De nieuwe status van Oekraïne als kandidaat-lidstaat van de Europese Unie zou hierbij moeten helpen. Wij zijn van mening dat wederopbouw en toetreding gezamenlijke processen moeten zijn. Bij de wederopbouw van Oekraïne gaat het niet alleen om de wederopbouw van de fysieke infrastructuur, maar ook om een grondige modernisering van de instellingen en de sociale infrastructuur. Het streven van Oekraïne om tot de EU toe te treden is een krachtige katalysator en moet ertoe bijdragen dat gevestigde belangen worden overwonnen.

Dit is belangrijk, gelet op de wisselvallige geschiedenis van de hervormingen in het land: sinds de onafhankelijkheid in 1991 heeft Oekraïne slechts één programma van het Internationale Monetaire Fonds voltooid. De andere tien programmaʼs werden stopgezet nadat Oekraïne zijn beloften niet was nagekomen. Een groot deel van de toekomstige economische groei van Oekraïne zal komen van directe buitenlandse investeringen, en de instroom daarvan zal afhangen van de mate waarin het land zich houdt aan de rechtsstaat en andere EU-normen.

Interne en externe transparantie zullen van cruciaal belang zijn voor het welslagen van het wederopbouwproces. Aangezien een groot deel van de financiering afkomstig zal zijn van de EU, hebben de Europese belastingbetalers het volste recht om te weten hoe hun geld wordt besteed. Dit is een gezamenlijk project: Oekraïne moet eigenaar kunnen zijn van de wederopbouw, maar de EU moet er mede-eigenaar van kunnen zijn. Uit de ervaring met Afghanistan en Irak blijkt opnieuw dat wanneer donoren weinig zeggenschap hebben over het wederopbouwproces – via gezamenlijke besluitvorming, lokale inkoop en inbreng van de gemeenschap – hun gebrek aan betrokkenheid desastreuze gevolgen kan hebben.
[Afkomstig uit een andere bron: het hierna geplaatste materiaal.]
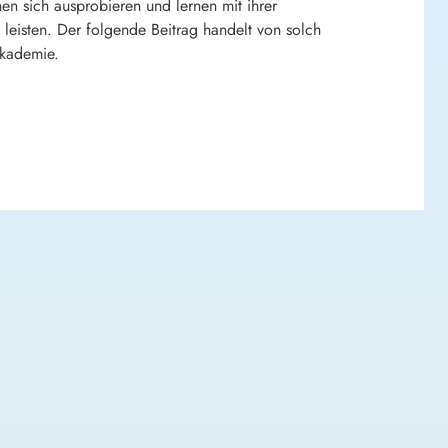
nen sich ausprobieren und lernen mit ihrer
leisten. Der folgende Beitrag handelt von solch
akademie.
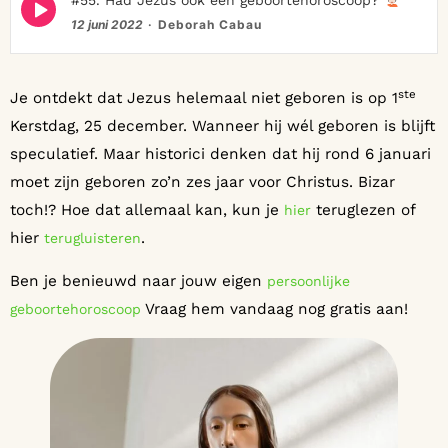
Episode
#55. Had Jezus ook een geboortehoroscoop?
play
12 juni 2022
Deborah Cabau
icon
ste
Je ontdekt dat Jezus helemaal niet geboren is op 1
Kerstdag, 25 december. Wanneer hij wél geboren is blijft
speculatief. Maar historici denken dat hij rond 6 januari
moet zijn geboren zo’n zes jaar voor Christus. Bizar
toch!? Hoe dat allemaal kan, kun je
teruglezen of
hier
hier
.
terugluisteren
Ben je benieuwd naar jouw eigen
persoonlijke
Vraag hem vandaag nog gratis aan!
geboortehoroscoop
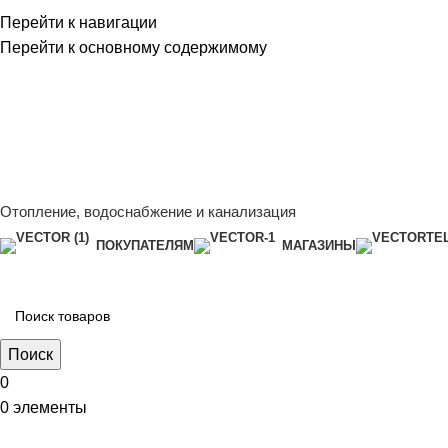
Перейти к навигации
Перейти к основному содержимому
Сейчас мы дорабатываем сайт, поэтому некоторые цены в к
менеджером - Алена +7 (918) 252-12-26
Сейчас мы дорабатываем сайт, поэтому некоторые цены в к
менеджером - Алена +7 (918) 252-12-26
Отопление, водоснабжение и канализация
ПОКУПАТЕЛЯМ
МАГАЗИНЫ
Поиск
0
0
элементы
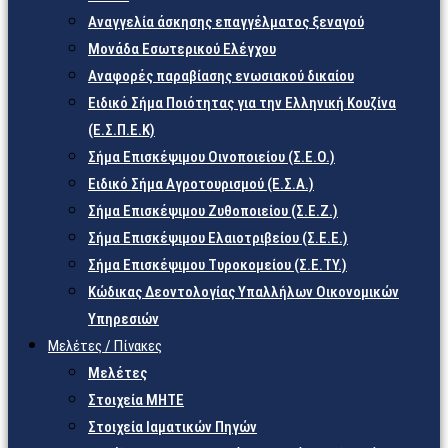
Αναγγελία άσκησης επαγγέλματος ξεναγού
Μονάδα Εσωτερικού Ελέγχου
Αναφορές παραβίασης ενωσιακού δικαίου
Ειδικό Σήμα Ποιότητας για την Ελληνική Κουζίνα
(Ε.Σ.Π.Ε.Κ)
Σήμα Επισκέψιμου Οινοποιείου (Σ.Ε.Ο.)
Ειδικό Σήμα Αγροτουρισμού (Ε.Σ.Α.)
Σήμα Επισκέψιμου Ζυθοποιείου (Σ.Ε.Ζ.)
Σήμα Επισκέψιμου Ελαιοτριβείου (Σ.Ε.Ε.)
Σήμα Επισκέψιμου Τυροκομείου (Σ.Ε.TY.)
Κώδικας Δεοντολογίας Υπαλλήλων Οικονομικών
Υπηρεσιών
Μελέτες / Πίνακες
Μελέτες
Στοιχεία ΜΗΤΕ
Στοιχεία Ιαματικών Πηγών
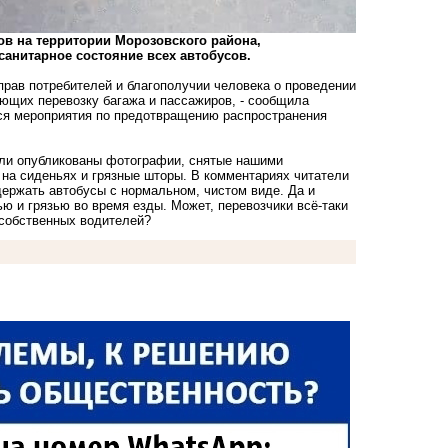
ов на территории Морозовского района,
анитарное состояние всех автобусов.
рав потребителей и благополучии человека о проведении
ющих перевозку багажа и пассажиров, - сообщила
тся мероприятия по предотвращению распространения
были опубликованы фотографии, снятые нашими
 на сиденьях и грязные шторы. В комментариях читатели
одержать автобусы с нормальном, чистом виде. Да и
ю и грязью во время езды. Может, перевозчики всё-таки
 собственных водителей?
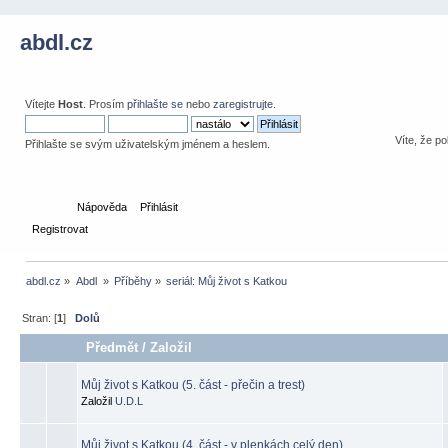
abdl.cz
Vítejte
Host
. Prosím
přihlašte se
nebo
zaregistrujte
.
Víte, že po
Přihlašte se svým uživatelským jménem a heslem.
Domů
Nápověda
Přihlásit
Registrovat
abdl.cz
»
Abdl 
»
Příběhy
»
seriál: Můj život s Katkou
Stran: [
1
]
Dolů
Předmět
/
Založil
Můj život s Katkou (5. část - přečin a trest)
Založil
U.D.L
Můj život s Katkou (4. část - v plenkách celý den)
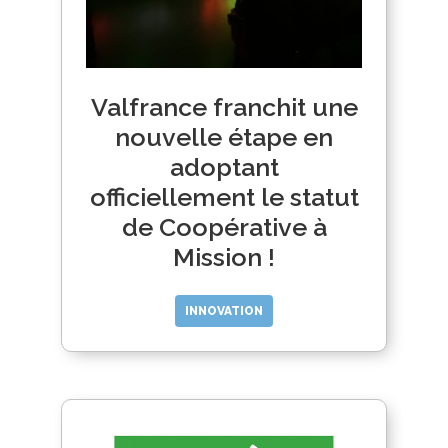
Valfrance franchit une
nouvelle étape en
adoptant
officiellement le statut
de Coopérative à
Mission !
INNOVATION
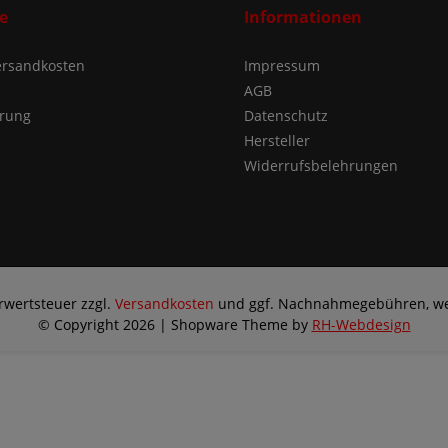
e
Informationen
Versandkosten
Impressum
AGB
ärung
Datenschutz
Hersteller
Widerrufsbelehrungen
hrwertsteuer zzgl.
Versandkosten
und ggf. Nachnahmegebühren, we
© Copyright 2026 | Shopware Theme by
RH-Webdesign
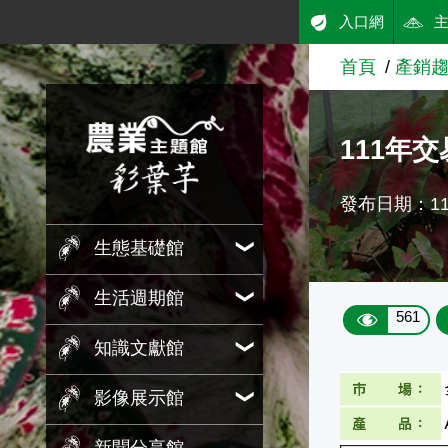
:::
入口網
跳到主要內容
首頁
產銷
農業知識入口網
111年
發布日期：112
生態基礎館
生活週期館
561
知識文獻館
影像展示館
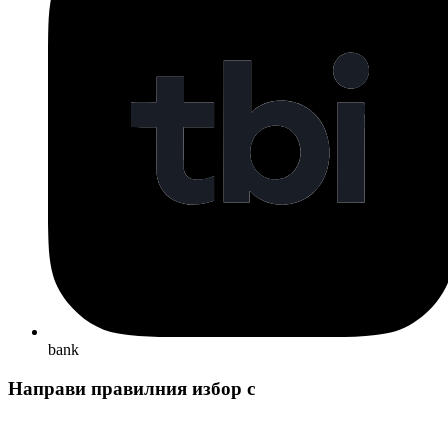
bank
Направи правилния избор с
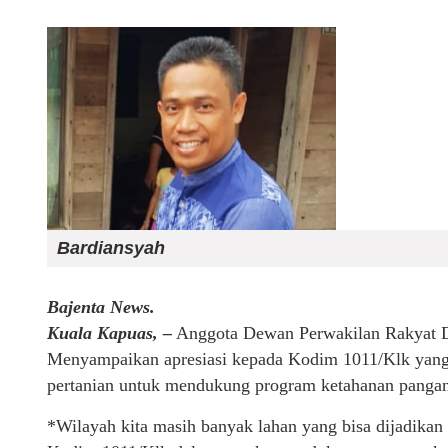
Bardiansyah
Bajenta News.
Kuala Kapuas, –
Anggota Dewan Perwakilan Rakyat D
Menyampaikan apresiasi kepada Kodim 1011/Klk yang t
pertanian untuk mendukung program ketahanan pangan
*Wilayah kita masih banyak lahan yang bisa dijadikan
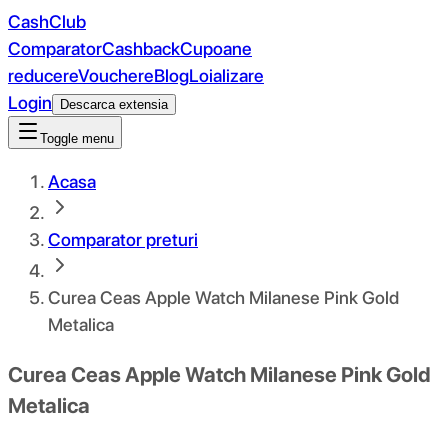
CashClub
Comparator
Cashback
Cupoane
reducere
Vouchere
Blog
Loializare
Login
Descarca extensia
Toggle menu
Acasa
Comparator preturi
Curea Ceas Apple Watch Milanese Pink Gold
Metalica
Curea Ceas Apple Watch Milanese Pink Gold
Metalica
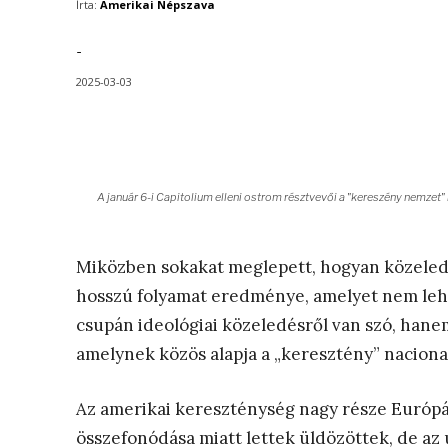
Írta:
Amerikai Népszava
-
2025-03-03
A január 6-i Capitolium elleni ostrom résztvevői a "kereszény nemzet"
Miközben sokakat meglepett, hogyan közeled
hosszú folyamat eredménye, amelyet nem lehe
csupán ideológiai közeledésről van szó, hane
amelynek közös alapja a „keresztény” nacion
Az amerikai kereszténység nagy része Európáb
összefonódása miatt lettek üldözöttek, de az 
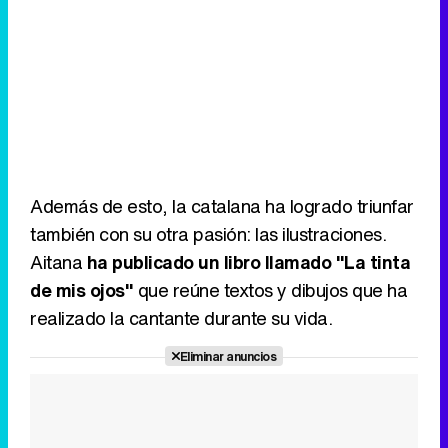
Además de esto, la catalana ha logrado triunfar
también con su otra pasión: las ilustraciones.
Aitana
ha publicado un libro llamado "La tinta
de mis ojos"
que reúne textos y dibujos que ha
realizado la cantante durante su vida.
Eliminar anuncios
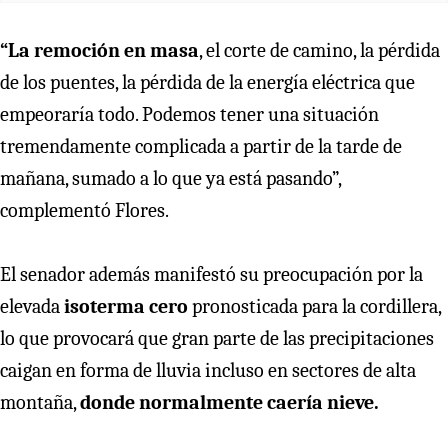
“La remoción en masa
, el corte de camino, la pérdida
de los puentes, la pérdida de la energía eléctrica que
empeoraría todo. Podemos tener una situación
tremendamente complicada a partir de la tarde de
mañana, sumado a lo que ya está pasando”,
complementó Flores.
El senador además manifestó su preocupación por la
elevada
isoterma cero
pronosticada para la cordillera,
lo que provocará que gran parte de las precipitaciones
caigan en forma de lluvia incluso en sectores de alta
montaña,
donde normalmente caería nieve.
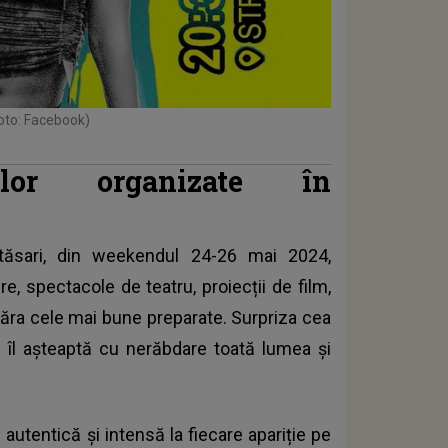
oto: Facebook)
elor organizate în
ăsari, din weekendul 24-26 mai 2024,
re, spectacole de teatru, proiecții de film,
ăra cele mai bune preparate. Surpriza cea
 îl așteaptă cu nerăbdare toată lumea și
autentică și intensă la fiecare apariție pe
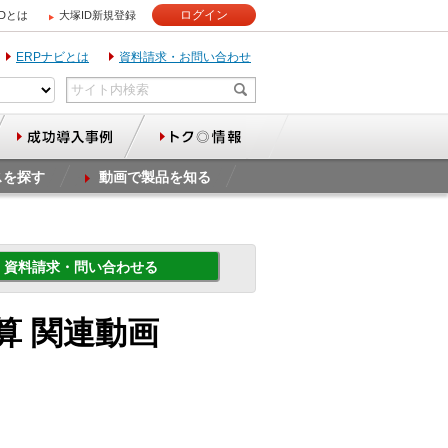
ログイン
IDとは
大塚ID新規登録
ERPナビとは
資料請求・お問い合わせ
スを探す
動画で製品を知る
資料請求・問い合わせる
楽精算 関連動画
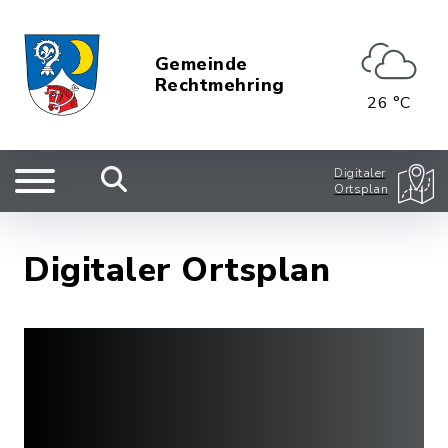
Gemeinde
Rechtmehring
26 °C
Digitaler
Ortsplan
Digitaler Ortsplan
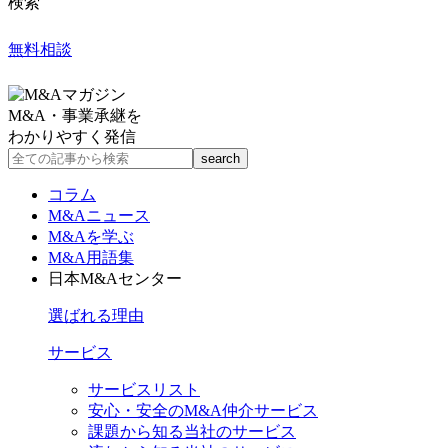
検索
無料相談
M&A・事業承継を
わかりやすく発信
コラム
M&Aニュース
M&Aを学ぶ
M&A用語集
日本M&Aセンター
選ばれる理由
サービス
サービスリスト
安心・安全のM&A仲介サービス
課題から知る当社のサービス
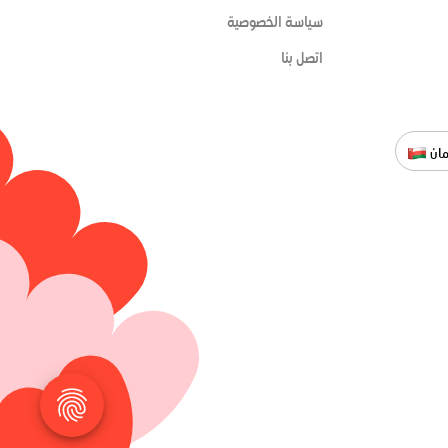
سياسة الخصوصية
اتصل بنا
ان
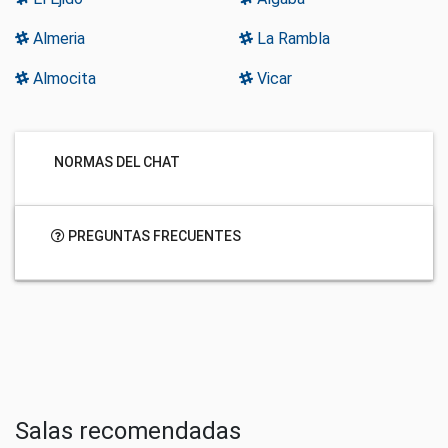
Almeria
La Rambla
Almocita
Vicar
NORMAS DEL CHAT
PREGUNTAS FRECUENTES
Salas recomendadas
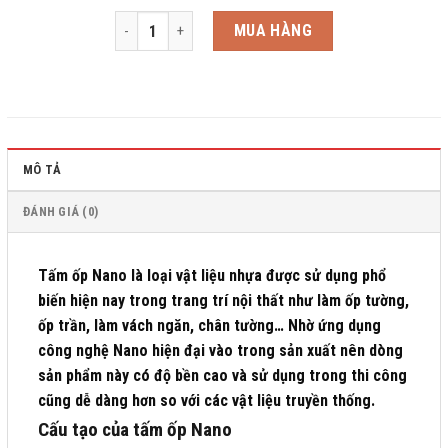
Hobiwood 402 số lượng
MUA HÀNG
MÔ TẢ
ĐÁNH GIÁ (0)
Tấm ốp Nano
là loại vật liệu nhựa được sử dụng phổ
biến hiện nay trong trang trí nội thất như làm ốp tường,
ốp trần, làm vách ngăn, chân tường… Nhờ ứng dụng
công nghệ Nano hiện đại vào trong sản xuất nên dòng
sản phẩm này có độ bền cao và sử dụng trong thi công
cũng dễ dàng hơn so với các vật liệu truyền thống.
Cấu tạo của tấm ốp Nano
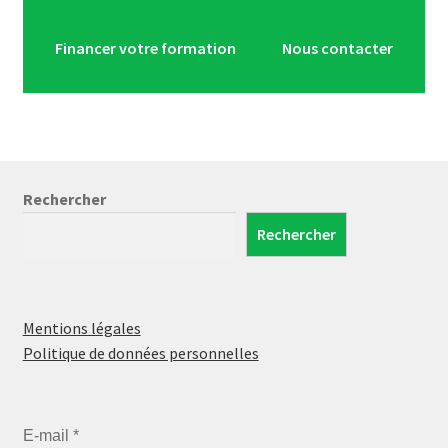
Financer votre formation
Nous contacter
Rechercher
Rechercher
Mentions légales
Politique de données personnelles
E-mail
*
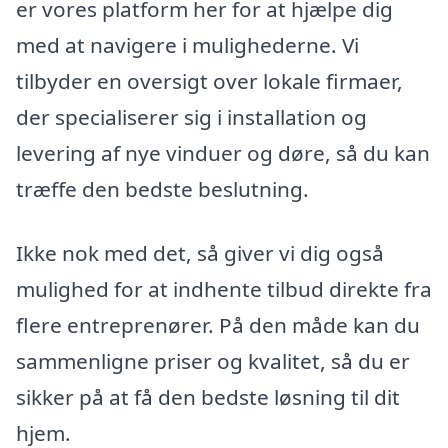
er vores platform her for at hjælpe dig
med at navigere i mulighederne. Vi
tilbyder en oversigt over lokale firmaer,
der specialiserer sig i installation og
levering af nye vinduer og døre, så du kan
træffe den bedste beslutning.
Ikke nok med det, så giver vi dig også
mulighed for at indhente tilbud direkte fra
flere entreprenører. På den måde kan du
sammenligne priser og kvalitet, så du er
sikker på at få den bedste løsning til dit
hjem.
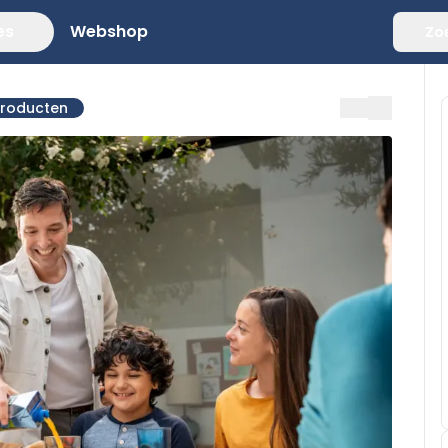
es
Webshop
Zo
producten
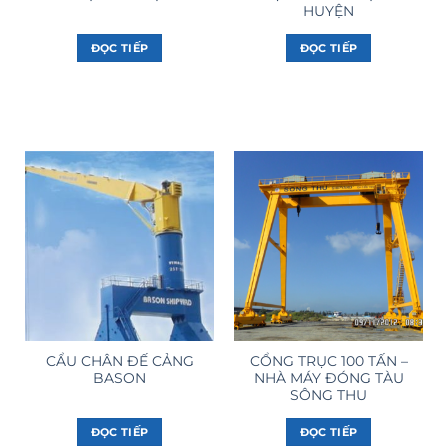
HUYỆN
ĐỌC TIẾP
ĐỌC TIẾP
CẨU CHÂN ĐẾ CẢNG
CỔNG TRỤC 100 TẤN –
BASON
NHÀ MÁY ĐÓNG TÀU
SÔNG THU
ĐỌC TIẾP
ĐỌC TIẾP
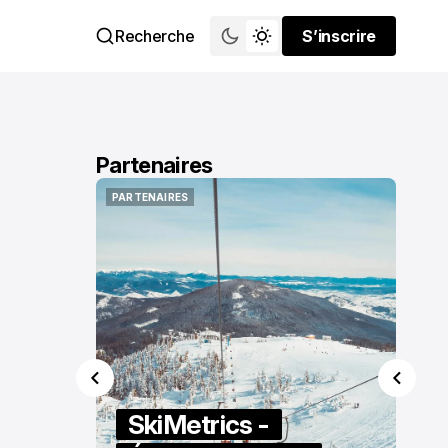
Recherche
S’inscrire
S’inscrire
Partenaires
PARTENAIRES
PARTENAIRES
SkiMetrics -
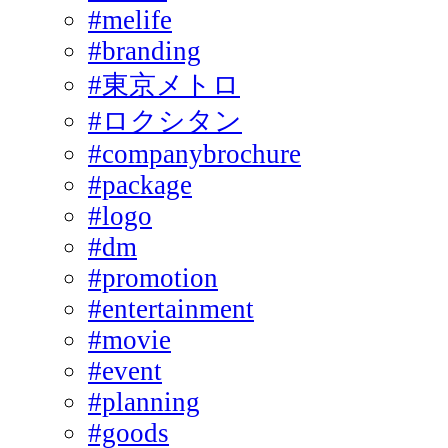
#melife
#branding
#東京メトロ
#ロクシタン
#companybrochure
#package
#logo
#dm
#promotion
#entertainment
#movie
#event
#planning
#goods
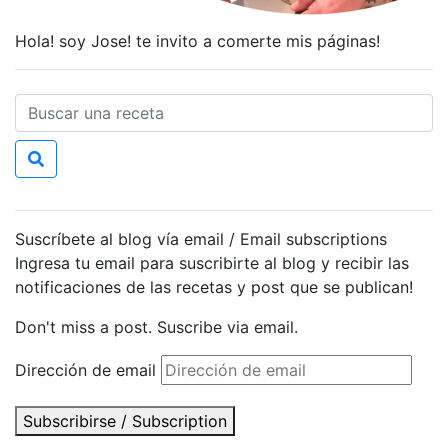
Hola! soy Jose! te invito a comerte mis páginas!
Suscríbete al blog vía email / Email subscriptions
Ingresa tu email para suscribirte al blog y recibir las
notificaciones de las recetas y post que se publican!
Don't miss a post. Suscribe via email.
Dirección de email
Subscribirse / Subscription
De meest waardevolle rol van de EU voor Oekraïne zal erin bestaan een institutioneel anker te bieden. De enorme budgetten moeten zorgvuldig en op transparante wijze worden gepland, beheerd, gerapporteerd en gecontroleerd. Hoewel Oekraïne sinds de Waardigheidsrevolutie van 2014 enorme vooruitgang heeft geboekt bij het uitroeien van de corruptie, moet er nog veel werk worden verzet. Het nationale bureau voor corruptiebestrijding en het bureau van de gespecialiseerde aanklager voor corruptiebestrijding zitten bijvoorbeeld al achttien maanden zonder hoofd, wat de doeltreffendheid van deze organen beperkt. Door haar institutionele capaciteit en de aan de hulp verbonden voorwaarden kan de EU Oekraïne helpen ervoor te zorgen dat de wederopbouw niet opnieuw een weggevertje wordt aan de ʻjuiste mensen,ʼ zoals het geval was tijdens de privatiseringen in de jaren negentig.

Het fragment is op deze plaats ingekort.